[Saved data entries]
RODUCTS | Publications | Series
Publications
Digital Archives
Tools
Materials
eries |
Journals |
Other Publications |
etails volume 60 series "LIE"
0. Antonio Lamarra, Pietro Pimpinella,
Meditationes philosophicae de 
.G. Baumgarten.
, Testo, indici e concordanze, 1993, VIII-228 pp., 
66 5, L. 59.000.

* * *

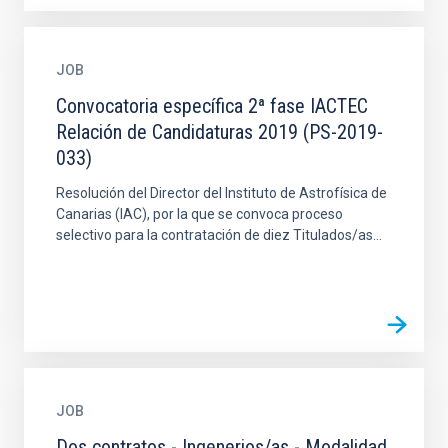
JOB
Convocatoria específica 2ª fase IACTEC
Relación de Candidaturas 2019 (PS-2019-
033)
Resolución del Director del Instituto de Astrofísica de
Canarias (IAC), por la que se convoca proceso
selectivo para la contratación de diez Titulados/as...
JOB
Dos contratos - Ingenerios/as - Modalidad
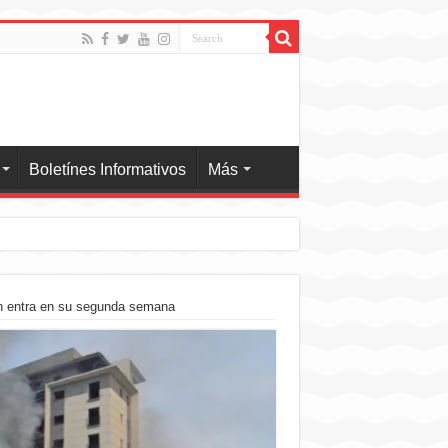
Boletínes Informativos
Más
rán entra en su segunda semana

## DIRECTIONS FOR THIS TASK
All lines above between those holding "Boletínes Informativos" and "rán entra en su segunda semana", inclusive, must be set down unchanged, and no other line may be included.

## ANSWER BELOW
Boletínes Informativos
Más
rán entra en su segunda semana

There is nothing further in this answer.